Drag performances, from the late Charles Ludlum to Lypsinka, have a long, honored tradition in Manhattan's downtown theater scene. But this is a wig of a different color. John Cameron Mitchell, who wrote the show and does a smashing turn (accompanied by a grungy back-up band) as the fictional Hedwig, avoids high camp, low sex jokes and Judy Garland impressions. True, Hedwig's stage patter has its share of double entendres ("I do love a warm hand on my entrance"), but the literate script is also a poignant meditation on loneliness, gender confusion and the Platonic notion that sex is the effort to reconnect two halves of one ideal being. All of this is embellished by 10 muscular, melodic rock songs by Stephen Trask, which combine hard-driving punk with Beatles-style lyricism for the most exciting hard-rock score written for the theater since, oh, maybe ever.
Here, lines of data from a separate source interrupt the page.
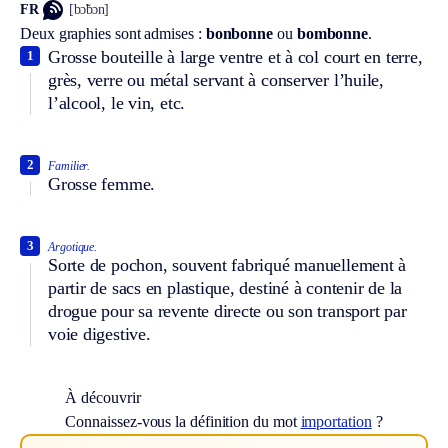
FR
[bɔ̃bɔn]
Deux graphies sont admises :
bonbonne
ou
bombonne
.
Grosse bouteille à large ventre et à col court en terre,
1
grès, verre ou métal servant à conserver l’huile,
l’alcool, le vin, etc.
2
Familier.
Grosse femme.
3
Argotique.
Sorte de pochon, souvent fabriqué manuellement à
partir de sacs en plastique, destiné à contenir de la
drogue pour sa revente directe ou son transport par
voie digestive.
À découvrir
Connaissez-vous la définition du mot
importation
?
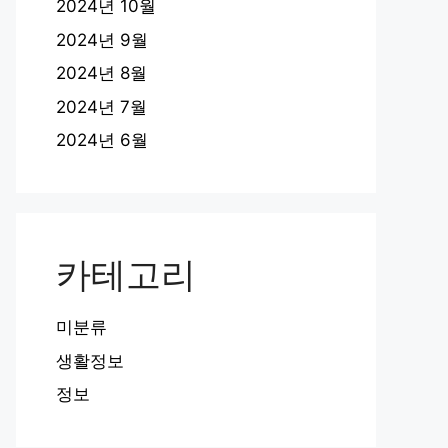
2024년 10월
2024년 9월
2024년 8월
2024년 7월
2024년 6월
카테고리
미분류
생활정보
정보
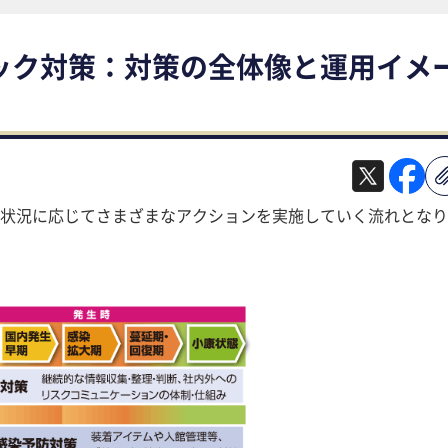
ック対策：対策の全体像と運用イメ
状況に応じてさまざまなアクションを実施していく流れとなり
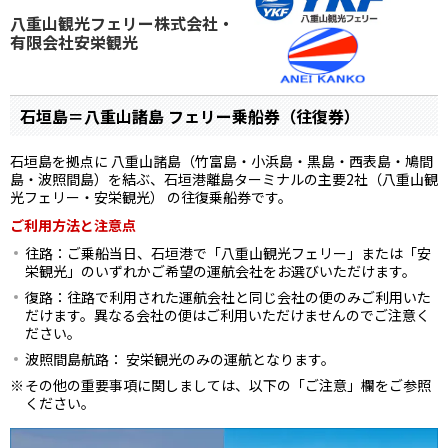
八重山観光フェリー株式会社・
有限会社安栄観光
石垣島＝八重山諸島 フェリー乗船券（往復券）
石垣島を拠点に 八重山諸島（竹富島・小浜島・黒島・西表島・鳩間
島・波照間島）を結ぶ、石垣港離島ターミナルの主要2社（八重山観
光フェリー・安栄観光） の往復乗船券です。
ご利用方法と注意点
往路：ご乗船当日、石垣港で「八重山観光フェリー」または「安
栄観光」のいずれかご希望の運航会社をお選びいただけます。
復路：往路で利用された運航会社と同じ会社の便のみご利用いた
だけます。異なる会社の便はご利用いただけませんのでご注意く
ださい。
波照間島航路： 安栄観光のみの運航となります。
その他の重要事項に関しましては、以下の「ご注意」欄をご参照
ください。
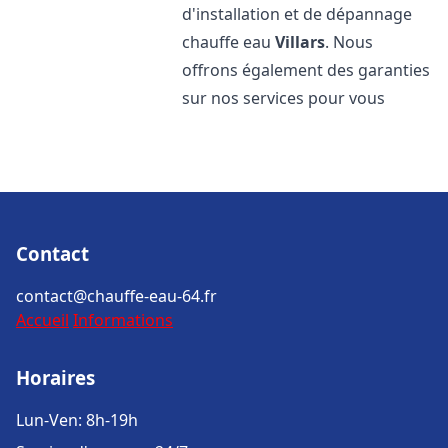
d'installation et de dépannage
chauffe eau
Villars
. Nous
offrons également des garanties
sur nos services pour vous
Contact
contact@chauffe-eau-64.fr
Accueil
Informations
Horaires
Lun-Ven: 8h-19h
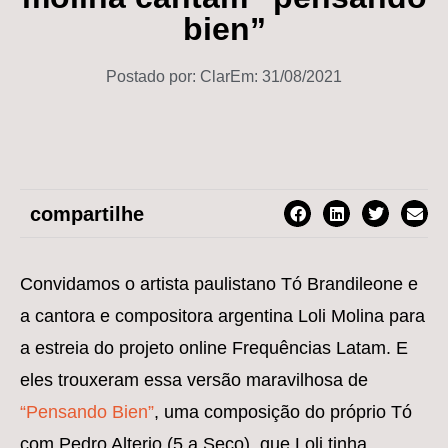
bien”
Postado por:
Clar
Em:
31/08/2021
compartilhe
Convidamos o artista paulistano Tó Brandileone e
a cantora e compositora argentina Loli Molina para
a estreia do projeto online Frequências Latam. E
eles trouxeram essa versão maravilhosa de
“Pensando Bien”
, uma composição do próprio Tó
com Pedro Alterio (5 a Seco), que Loli tinha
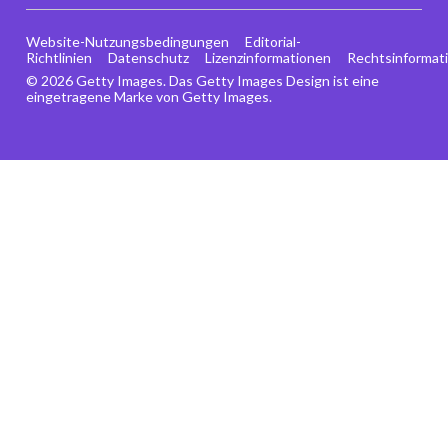
Website-Nutzungsbedingungen
Editorial-
Richtlinien
Datenschutz
Lizenzinformationen
Rechtsinformat
© 2026 Getty Images. Das Getty Images Design ist eine
eingetragene Marke von Getty Images.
Mitchell, who has acted on Broadway (The Secret Garden) and in TV sitcoms (Party Girl), had wanted to do a rock musical ever since being "annoyed" by Broadway's Tommy. "Rock on stage is always submerged, diluted," he says. "I wanted to do something that was truly rock 'n' roll and truly theater." He teamed up with Trask, the leader of a band called Cheater, and the two developed the show in a series of downtown club gigs. Mitchell even passed up a role in Rent (as the drag queen Angel) to keep at it. After searching in vain for a theater, the show landed in a renovated ballroom at the Hotel Riverview, a flophouse near the Hudson River that once sheltered the surviving crew of the Titanic.
Now Mitchell may have the Titanic of drag musicals. Since opening on Valentine's Day, Hedwig has attracted a mix of uptown theatergoers, kids from the club scene and celebrities like Goldie Hawn, Glenn Close and David Bowie. The show just won an Outer Critics Circle award for best off-Broadway musical, a concept album is in the works, and there's already talk of a movie. Couldn't happen to a nicer girly boy.